Scan the entries below for "with" and copy each line that holds it.

### Dataset entries
● ● ● ● ●

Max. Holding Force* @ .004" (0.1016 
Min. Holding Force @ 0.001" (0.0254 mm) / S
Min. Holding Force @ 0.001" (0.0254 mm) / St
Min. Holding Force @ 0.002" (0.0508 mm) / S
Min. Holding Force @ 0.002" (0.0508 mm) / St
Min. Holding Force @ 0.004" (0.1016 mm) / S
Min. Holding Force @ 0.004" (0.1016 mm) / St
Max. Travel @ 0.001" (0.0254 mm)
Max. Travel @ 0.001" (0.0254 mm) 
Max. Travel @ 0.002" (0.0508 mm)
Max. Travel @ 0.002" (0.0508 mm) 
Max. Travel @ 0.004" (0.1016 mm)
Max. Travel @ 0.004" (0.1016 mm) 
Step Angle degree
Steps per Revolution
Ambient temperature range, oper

● ● ● ● ●

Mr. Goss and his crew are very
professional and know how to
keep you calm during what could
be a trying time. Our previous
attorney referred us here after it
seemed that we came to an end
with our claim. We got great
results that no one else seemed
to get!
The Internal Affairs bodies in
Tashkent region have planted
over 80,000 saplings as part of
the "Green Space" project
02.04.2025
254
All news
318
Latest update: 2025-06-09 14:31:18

● ● ● ● ●

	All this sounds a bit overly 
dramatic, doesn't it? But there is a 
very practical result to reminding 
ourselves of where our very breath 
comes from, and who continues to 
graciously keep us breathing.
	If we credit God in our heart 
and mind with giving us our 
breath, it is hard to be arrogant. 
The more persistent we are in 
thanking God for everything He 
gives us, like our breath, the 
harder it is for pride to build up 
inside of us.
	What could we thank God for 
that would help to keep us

● ● ● ● ●

### Output for this exercise
with our claim. We got great
and mind with giving us our 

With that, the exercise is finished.